In each case, who has been anointed?

So given the context and extravagance of Mary’s anointing, it is clear that the anointing of Jesus was, “a consecration of Jesus to royal service” – Beasley-Murray.
• In fact, the symbolic expansion of this royal service is further clarified with Jesus’ triumphal entry into Jerusalem.
    o John 12:13 (ESV) — 13 So they took branches of palm trees and went out to meet him, crying out, “Hosanna! Blessed is he who comes in the name of the Lord, even the King of Israel!”

So from the anointing, whether she knew it or not (as discussed earlier), Mary was anointing Jesus as Messiah and King.
• And Messiah, of course, means “Anointed One”.

Now that we have seen the deeper meanings behind Mary’s act, we need to address why it helps us harmonize John’s version with Mark’s version.

Harmonizing Mark and John:
First, what differences are we concerned with here?
• 1) John names Mary – In Mark she is anonymous and referred to as “a woman” (Mark 14:3).
• 2) John says Mary anointed Jesus’ feet – Mark says she, “poured it over his head” (Mark 14:3); and has Jesus saying she, “anointed my body” (Mark 13:8).

Now we will see how the symbolism behind Mary’s act helps explain the seeming contradictions between John and Mark.
• We will deal with the Mary’s anonymity in Mark first.

Mary’s Anonymity:
Given the fact that Jesus says in Mark 14:9 that the woman’s act will be “proclaimed in the whole world”, her anonymity in Mark is “quite extraordinary” – Bauckham.
How is an anonymous woman’s act told “in memory of her” (Mark 14:9)?
• And if John knew her name, certainly Mark’s source for his Passion narrative did too.
• It doesn’t seem to make any sense.

So how do scholars account for her anonymity?
• Bauckham and Theissen do so via a literary convention called “protection anonymity”.
• This can be best understood by knowing both (1) how early Mark’s Passion narrative was (as in its nearness in time to the actual event) and, (2) it geographical source (where it originated).

With respect to (1) above – nearness in time:
• We know that John was probably written in the late 80’s or 90’s A.D.
• But scholars argue that, “parts of [Mark’s] Passion account would have to have been composed within the generation of the eyewitnesses and their contemporaries” – Gerd Theissen.
• This would put the source for Mark’s Passion narrative as early as the mid 30’s A.D. – Theissen.

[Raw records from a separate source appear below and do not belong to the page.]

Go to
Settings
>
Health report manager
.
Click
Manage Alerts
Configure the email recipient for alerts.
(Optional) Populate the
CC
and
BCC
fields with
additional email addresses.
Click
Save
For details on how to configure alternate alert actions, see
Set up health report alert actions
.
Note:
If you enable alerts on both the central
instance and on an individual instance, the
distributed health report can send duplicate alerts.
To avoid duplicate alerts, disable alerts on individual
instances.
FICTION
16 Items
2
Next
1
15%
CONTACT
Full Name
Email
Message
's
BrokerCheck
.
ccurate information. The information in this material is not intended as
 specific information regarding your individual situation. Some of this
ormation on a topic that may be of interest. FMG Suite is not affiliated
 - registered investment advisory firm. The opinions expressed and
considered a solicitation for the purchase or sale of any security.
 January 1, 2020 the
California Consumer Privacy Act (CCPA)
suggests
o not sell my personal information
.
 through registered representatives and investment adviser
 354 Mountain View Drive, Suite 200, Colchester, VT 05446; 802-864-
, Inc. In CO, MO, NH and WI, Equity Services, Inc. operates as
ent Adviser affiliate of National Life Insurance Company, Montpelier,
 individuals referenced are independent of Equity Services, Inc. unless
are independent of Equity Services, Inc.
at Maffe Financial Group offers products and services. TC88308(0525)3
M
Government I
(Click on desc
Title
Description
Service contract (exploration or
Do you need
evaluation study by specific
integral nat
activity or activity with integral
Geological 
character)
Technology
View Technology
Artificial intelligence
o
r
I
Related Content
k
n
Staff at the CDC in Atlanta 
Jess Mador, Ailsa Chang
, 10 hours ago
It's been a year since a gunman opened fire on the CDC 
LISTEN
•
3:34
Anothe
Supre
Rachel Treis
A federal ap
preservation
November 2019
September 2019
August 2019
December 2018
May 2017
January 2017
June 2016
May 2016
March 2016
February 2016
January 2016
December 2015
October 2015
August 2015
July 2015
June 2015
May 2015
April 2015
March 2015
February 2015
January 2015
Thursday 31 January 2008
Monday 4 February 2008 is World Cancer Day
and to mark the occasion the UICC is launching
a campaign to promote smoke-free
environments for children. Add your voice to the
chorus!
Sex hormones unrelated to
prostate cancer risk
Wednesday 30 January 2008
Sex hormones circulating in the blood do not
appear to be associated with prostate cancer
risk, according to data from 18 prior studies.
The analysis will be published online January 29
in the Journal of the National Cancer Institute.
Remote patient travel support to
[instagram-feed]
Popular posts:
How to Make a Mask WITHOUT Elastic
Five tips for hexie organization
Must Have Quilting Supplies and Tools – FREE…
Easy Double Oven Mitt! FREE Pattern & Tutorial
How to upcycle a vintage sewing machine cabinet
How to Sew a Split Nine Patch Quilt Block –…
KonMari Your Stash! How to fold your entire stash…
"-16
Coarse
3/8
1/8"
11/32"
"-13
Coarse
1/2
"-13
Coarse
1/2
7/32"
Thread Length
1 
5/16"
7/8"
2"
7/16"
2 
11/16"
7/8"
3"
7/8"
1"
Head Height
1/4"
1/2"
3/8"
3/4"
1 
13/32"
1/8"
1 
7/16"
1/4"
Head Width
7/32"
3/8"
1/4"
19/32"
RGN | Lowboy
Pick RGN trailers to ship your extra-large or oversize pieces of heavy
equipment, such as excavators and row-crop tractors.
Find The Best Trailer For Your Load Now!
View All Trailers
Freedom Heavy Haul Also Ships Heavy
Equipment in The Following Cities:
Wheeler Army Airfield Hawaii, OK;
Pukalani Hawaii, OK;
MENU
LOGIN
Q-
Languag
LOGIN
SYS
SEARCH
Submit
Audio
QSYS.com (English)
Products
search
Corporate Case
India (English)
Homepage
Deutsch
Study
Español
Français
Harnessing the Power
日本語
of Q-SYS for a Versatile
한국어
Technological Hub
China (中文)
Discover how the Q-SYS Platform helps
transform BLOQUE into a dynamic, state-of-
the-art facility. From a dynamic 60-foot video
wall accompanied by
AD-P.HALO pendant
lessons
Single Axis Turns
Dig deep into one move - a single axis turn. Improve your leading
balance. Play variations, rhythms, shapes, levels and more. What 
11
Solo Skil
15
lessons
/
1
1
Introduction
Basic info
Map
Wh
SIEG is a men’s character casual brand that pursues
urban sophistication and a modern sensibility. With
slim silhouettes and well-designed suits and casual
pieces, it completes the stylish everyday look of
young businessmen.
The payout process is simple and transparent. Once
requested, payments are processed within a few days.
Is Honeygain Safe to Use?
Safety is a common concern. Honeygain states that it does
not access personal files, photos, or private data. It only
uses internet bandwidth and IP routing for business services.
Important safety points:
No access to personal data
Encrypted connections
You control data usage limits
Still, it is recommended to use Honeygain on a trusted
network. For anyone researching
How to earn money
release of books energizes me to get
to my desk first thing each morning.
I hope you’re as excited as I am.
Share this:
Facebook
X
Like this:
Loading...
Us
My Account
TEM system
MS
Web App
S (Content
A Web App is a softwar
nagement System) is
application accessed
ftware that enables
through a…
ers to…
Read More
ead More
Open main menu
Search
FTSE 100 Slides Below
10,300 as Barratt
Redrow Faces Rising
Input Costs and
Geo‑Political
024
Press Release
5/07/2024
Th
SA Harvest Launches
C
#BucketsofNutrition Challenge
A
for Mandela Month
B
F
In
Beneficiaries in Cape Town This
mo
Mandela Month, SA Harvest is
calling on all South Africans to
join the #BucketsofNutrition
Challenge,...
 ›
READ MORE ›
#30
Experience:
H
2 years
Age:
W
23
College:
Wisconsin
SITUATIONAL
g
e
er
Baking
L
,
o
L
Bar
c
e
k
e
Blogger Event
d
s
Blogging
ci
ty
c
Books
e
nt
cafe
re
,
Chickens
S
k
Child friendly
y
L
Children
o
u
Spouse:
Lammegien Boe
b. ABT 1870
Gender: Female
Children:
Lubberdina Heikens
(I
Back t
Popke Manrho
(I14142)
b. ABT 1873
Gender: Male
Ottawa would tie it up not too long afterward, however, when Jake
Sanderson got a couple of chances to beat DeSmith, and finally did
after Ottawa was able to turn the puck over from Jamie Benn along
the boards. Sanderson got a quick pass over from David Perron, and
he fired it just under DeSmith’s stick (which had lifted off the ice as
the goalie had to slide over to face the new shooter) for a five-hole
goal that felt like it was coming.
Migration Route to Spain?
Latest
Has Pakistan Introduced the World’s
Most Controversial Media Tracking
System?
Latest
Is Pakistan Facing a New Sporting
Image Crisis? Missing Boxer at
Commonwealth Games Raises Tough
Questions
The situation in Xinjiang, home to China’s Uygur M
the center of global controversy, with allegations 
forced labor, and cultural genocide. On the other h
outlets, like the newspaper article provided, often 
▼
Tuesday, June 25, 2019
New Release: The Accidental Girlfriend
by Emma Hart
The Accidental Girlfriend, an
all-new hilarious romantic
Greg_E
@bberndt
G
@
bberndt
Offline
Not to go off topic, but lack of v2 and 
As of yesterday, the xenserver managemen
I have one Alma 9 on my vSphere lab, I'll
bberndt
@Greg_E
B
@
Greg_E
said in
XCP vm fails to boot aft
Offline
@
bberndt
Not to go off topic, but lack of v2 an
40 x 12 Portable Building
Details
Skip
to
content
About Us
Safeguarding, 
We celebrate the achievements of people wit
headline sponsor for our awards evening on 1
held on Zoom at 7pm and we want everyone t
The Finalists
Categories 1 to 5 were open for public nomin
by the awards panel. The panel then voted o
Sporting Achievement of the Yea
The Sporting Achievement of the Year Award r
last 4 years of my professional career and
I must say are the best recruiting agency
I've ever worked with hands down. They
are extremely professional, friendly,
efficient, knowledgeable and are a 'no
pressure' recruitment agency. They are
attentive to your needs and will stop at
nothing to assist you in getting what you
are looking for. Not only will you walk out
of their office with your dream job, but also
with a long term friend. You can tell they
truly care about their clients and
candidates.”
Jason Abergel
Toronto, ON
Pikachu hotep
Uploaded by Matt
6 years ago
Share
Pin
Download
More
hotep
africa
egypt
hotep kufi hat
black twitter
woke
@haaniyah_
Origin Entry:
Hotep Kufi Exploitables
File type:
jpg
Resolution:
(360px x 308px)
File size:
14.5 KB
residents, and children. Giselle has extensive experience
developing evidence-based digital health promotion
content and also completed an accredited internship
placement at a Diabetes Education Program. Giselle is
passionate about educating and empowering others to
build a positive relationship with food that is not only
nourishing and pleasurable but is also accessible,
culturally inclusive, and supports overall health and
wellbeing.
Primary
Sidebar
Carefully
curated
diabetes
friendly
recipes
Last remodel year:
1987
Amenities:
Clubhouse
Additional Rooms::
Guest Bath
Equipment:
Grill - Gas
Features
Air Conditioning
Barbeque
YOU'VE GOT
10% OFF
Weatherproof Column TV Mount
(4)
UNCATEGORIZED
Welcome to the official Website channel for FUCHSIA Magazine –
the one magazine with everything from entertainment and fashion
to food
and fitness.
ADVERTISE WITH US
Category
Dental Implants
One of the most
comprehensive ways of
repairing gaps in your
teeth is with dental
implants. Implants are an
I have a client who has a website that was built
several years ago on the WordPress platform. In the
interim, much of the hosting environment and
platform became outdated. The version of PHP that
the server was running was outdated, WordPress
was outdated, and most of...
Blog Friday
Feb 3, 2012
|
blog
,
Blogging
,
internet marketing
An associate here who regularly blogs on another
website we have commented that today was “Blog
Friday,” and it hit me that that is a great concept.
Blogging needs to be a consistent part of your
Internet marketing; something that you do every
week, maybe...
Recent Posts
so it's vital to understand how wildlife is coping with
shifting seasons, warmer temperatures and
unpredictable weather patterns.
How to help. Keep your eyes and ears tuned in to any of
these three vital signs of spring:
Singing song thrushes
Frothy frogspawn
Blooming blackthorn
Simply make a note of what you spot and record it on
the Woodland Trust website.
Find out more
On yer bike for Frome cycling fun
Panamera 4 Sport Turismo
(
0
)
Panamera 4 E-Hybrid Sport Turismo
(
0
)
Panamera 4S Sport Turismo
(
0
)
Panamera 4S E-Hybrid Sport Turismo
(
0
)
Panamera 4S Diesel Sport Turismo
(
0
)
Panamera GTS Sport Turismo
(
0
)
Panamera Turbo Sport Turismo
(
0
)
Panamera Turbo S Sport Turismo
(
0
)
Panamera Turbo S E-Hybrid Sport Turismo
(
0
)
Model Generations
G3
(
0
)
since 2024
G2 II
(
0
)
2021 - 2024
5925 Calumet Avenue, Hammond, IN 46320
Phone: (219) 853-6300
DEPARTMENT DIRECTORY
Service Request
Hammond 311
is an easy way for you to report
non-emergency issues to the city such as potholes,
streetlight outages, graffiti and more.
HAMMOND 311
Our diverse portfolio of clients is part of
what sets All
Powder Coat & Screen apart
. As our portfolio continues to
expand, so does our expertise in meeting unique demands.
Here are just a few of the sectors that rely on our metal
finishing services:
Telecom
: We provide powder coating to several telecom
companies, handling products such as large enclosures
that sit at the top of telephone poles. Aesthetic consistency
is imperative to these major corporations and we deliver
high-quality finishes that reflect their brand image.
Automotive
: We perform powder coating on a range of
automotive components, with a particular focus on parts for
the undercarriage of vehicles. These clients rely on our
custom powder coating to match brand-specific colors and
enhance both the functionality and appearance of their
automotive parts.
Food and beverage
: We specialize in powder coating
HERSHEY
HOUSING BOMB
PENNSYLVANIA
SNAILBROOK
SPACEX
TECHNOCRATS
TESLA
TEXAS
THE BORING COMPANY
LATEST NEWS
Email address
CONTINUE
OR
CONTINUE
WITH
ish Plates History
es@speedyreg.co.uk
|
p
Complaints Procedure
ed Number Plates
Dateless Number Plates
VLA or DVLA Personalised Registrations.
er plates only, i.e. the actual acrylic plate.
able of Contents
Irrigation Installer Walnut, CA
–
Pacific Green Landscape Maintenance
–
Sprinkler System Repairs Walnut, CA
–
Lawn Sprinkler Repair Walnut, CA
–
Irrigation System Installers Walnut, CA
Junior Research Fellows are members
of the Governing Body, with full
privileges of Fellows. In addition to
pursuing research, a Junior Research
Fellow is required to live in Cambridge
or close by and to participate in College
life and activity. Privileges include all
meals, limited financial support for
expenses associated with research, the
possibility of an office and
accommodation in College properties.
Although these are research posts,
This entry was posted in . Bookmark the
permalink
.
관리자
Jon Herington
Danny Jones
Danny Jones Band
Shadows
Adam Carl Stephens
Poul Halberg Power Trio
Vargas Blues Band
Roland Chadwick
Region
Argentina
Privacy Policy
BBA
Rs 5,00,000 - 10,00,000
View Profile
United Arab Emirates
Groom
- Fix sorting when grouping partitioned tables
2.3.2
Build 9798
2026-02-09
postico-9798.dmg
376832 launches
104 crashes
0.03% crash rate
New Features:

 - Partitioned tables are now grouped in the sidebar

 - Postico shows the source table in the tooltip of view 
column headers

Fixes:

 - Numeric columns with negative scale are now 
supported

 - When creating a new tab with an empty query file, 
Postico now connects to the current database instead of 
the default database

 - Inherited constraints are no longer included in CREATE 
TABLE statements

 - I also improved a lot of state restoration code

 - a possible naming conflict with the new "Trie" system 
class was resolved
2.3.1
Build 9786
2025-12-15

With respect to (2) above – geographical source:
• “Only in Jerusalem was there reason to draw a cloak of anonymity over followers of Jesus” – Gerd Theissen.
• If Mary’s name was left out on purpose, as B&T claim, this would only have been necessary if the source for the narrative was Jerusalem – ground zero the Passion narrative.
• In other words the geographical source of Mark’s Passion narrative was Jerusalem.

So all this means is that:
• At the time and place the source of Mark’s Passion narrative “took shape”, “this woman would have been in danger were she identified as having been complicit in Jesus’ politically subversive claim to messianic kingship” – Richard Bauckham.
• Otherwise, there would be no need for anonymity and protection.

So, Mary’s anonymity in Mark actually speaks to just how fragrant and powerful the Kingly symbolism we just discussed actually was.
• Mary’s act put all involved in danger.
• And remember, the Jewish leadership’s case to Pilate was that Jesus had claimed to be “King of the Jews”.
• Mary was part of that “inauguration” and so was part of the “uprising” and thus in danger.
    o BTW – another example of this “protection anonymity” is Mark 14:47.
    o “one of those who stood by drew his sword and struck the servant”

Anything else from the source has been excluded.